Stored items from a collection
▬▬▬
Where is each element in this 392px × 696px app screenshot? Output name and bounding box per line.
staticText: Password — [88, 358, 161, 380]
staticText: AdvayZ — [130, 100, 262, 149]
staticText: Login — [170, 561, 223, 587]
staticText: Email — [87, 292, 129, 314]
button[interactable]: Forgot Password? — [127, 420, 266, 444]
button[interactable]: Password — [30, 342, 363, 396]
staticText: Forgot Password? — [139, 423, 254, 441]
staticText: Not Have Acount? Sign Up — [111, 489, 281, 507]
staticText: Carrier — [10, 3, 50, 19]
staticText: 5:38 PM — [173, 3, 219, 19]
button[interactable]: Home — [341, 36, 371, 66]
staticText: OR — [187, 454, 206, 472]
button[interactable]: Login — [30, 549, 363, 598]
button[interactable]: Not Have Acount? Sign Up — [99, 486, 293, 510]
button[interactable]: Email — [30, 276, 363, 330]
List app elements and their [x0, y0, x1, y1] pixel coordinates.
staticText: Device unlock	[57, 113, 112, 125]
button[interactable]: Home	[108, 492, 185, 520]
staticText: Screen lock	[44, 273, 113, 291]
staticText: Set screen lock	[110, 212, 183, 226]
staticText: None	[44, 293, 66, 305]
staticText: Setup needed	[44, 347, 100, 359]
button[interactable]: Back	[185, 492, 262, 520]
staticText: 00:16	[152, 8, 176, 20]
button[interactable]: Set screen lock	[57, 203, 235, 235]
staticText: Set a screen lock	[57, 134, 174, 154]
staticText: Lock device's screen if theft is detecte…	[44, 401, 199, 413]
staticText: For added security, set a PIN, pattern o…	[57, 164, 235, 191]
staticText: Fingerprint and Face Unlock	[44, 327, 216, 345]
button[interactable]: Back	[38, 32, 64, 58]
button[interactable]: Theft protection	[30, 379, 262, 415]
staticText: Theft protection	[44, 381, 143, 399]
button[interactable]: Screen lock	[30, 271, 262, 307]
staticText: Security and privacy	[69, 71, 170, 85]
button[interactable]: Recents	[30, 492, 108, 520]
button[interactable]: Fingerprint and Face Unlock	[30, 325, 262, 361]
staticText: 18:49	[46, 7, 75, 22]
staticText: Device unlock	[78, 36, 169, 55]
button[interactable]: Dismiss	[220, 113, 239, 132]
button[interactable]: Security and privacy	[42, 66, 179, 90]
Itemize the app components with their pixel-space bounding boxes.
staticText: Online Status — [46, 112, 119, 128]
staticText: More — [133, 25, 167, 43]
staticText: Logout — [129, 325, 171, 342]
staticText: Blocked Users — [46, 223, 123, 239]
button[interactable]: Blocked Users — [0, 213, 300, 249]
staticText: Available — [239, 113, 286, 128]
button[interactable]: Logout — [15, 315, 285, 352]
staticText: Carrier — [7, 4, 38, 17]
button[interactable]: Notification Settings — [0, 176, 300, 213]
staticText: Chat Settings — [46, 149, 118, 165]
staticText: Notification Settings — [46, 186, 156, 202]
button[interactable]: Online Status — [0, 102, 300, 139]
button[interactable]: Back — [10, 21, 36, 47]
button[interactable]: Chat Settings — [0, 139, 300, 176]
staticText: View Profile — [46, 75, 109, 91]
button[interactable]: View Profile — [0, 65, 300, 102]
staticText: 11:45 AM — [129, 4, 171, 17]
▬▬▬
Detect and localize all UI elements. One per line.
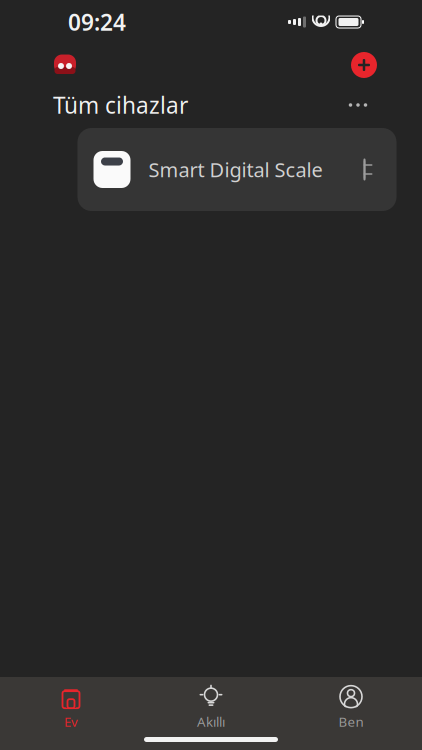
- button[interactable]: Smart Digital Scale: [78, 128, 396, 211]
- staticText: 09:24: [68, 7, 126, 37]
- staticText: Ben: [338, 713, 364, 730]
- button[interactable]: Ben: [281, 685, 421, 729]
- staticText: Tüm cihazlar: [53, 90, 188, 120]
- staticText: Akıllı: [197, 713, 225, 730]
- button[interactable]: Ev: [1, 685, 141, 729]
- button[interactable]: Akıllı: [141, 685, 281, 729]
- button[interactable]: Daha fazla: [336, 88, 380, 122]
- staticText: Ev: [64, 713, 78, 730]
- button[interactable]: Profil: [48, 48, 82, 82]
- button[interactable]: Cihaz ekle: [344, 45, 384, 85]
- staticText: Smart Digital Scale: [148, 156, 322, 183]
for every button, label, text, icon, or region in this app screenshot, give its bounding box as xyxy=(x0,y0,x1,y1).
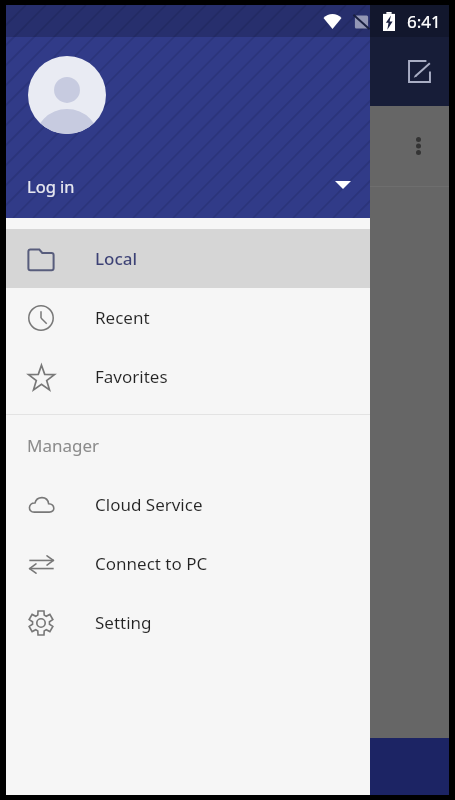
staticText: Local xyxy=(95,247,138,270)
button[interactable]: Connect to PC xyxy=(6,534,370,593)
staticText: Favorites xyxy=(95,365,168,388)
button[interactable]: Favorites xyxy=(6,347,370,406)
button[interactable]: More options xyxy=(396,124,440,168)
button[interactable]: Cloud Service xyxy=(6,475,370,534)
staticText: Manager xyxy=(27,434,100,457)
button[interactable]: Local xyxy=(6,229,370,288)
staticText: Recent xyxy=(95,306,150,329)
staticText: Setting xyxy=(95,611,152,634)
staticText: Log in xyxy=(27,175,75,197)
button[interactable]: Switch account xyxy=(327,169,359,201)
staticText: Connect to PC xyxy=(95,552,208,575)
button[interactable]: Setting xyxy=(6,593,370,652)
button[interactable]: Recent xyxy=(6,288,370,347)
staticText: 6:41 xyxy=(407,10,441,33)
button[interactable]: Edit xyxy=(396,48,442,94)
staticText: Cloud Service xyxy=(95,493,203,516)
▬▬▬
Brief: Pull out every line above that holds the word "their".

Answer space:
List app elements and their [x0, y0, x1, y1] pixel coordinates.
Itemize the app components with their pixel-space bounding boxes.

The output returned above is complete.